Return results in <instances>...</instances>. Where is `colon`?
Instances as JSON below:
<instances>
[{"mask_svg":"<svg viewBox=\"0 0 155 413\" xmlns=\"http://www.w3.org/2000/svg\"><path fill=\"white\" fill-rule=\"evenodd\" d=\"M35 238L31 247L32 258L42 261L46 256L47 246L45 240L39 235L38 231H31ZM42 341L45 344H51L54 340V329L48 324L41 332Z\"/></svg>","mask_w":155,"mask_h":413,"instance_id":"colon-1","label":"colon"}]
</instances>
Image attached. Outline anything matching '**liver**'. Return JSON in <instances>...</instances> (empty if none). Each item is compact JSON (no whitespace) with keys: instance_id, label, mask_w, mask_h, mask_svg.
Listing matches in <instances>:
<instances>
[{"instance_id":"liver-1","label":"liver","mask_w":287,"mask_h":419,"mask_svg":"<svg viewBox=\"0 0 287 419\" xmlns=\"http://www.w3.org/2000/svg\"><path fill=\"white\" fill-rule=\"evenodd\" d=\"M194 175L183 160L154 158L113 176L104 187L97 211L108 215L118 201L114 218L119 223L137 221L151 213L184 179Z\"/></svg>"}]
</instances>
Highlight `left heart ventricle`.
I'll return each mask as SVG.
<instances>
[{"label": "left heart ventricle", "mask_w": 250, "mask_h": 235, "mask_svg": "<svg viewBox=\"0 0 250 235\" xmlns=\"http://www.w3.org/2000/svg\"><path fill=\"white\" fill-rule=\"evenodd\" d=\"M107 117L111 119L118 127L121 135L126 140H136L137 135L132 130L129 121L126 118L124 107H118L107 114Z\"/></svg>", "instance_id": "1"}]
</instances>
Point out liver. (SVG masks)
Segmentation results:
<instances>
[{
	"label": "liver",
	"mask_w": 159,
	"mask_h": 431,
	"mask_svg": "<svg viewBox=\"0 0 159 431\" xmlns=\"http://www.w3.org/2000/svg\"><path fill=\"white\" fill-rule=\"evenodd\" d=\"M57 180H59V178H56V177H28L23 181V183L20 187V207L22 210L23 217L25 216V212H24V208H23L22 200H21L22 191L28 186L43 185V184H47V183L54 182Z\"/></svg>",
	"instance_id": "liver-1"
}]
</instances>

===

### TASK INSTRUCTIONS:
The answer must be a word-for-word transcription of every record above.

### PROBLEM SOLUTION:
Return results in <instances>...</instances>. Where is `colon`?
Instances as JSON below:
<instances>
[{"mask_svg":"<svg viewBox=\"0 0 155 413\" xmlns=\"http://www.w3.org/2000/svg\"><path fill=\"white\" fill-rule=\"evenodd\" d=\"M35 238L31 247L32 258L42 261L46 256L47 246L45 240L39 235L38 231H31ZM42 341L45 344H51L54 340V329L48 324L41 332Z\"/></svg>","mask_w":155,"mask_h":413,"instance_id":"colon-1","label":"colon"}]
</instances>
Image attached. Outline anything matching '**liver**'. Return JSON in <instances>...</instances> (empty if none). Each item is compact JSON (no whitespace) with keys: instance_id, label, mask_w, mask_h, mask_svg.
Listing matches in <instances>:
<instances>
[{"instance_id":"liver-1","label":"liver","mask_w":287,"mask_h":419,"mask_svg":"<svg viewBox=\"0 0 287 419\" xmlns=\"http://www.w3.org/2000/svg\"><path fill=\"white\" fill-rule=\"evenodd\" d=\"M194 175L183 160L154 158L113 176L104 187L97 211L108 215L118 201L114 218L119 223L137 221L151 213L184 179Z\"/></svg>"}]
</instances>
Highlight `left heart ventricle`.
I'll return each mask as SVG.
<instances>
[{"label": "left heart ventricle", "mask_w": 250, "mask_h": 235, "mask_svg": "<svg viewBox=\"0 0 250 235\" xmlns=\"http://www.w3.org/2000/svg\"><path fill=\"white\" fill-rule=\"evenodd\" d=\"M107 117L111 119L118 127L121 135L126 140H136L137 135L132 130L129 121L126 118L124 107H118L107 114Z\"/></svg>", "instance_id": "1"}]
</instances>
Point out liver. (SVG masks)
Segmentation results:
<instances>
[{
	"label": "liver",
	"mask_w": 159,
	"mask_h": 431,
	"mask_svg": "<svg viewBox=\"0 0 159 431\" xmlns=\"http://www.w3.org/2000/svg\"><path fill=\"white\" fill-rule=\"evenodd\" d=\"M57 180H59V178H56V177H28L23 181V183L20 187V207L22 210L23 217L25 216V212H24V208H23L22 200H21L22 191L28 186L43 185V184H47V183L54 182Z\"/></svg>",
	"instance_id": "liver-1"
}]
</instances>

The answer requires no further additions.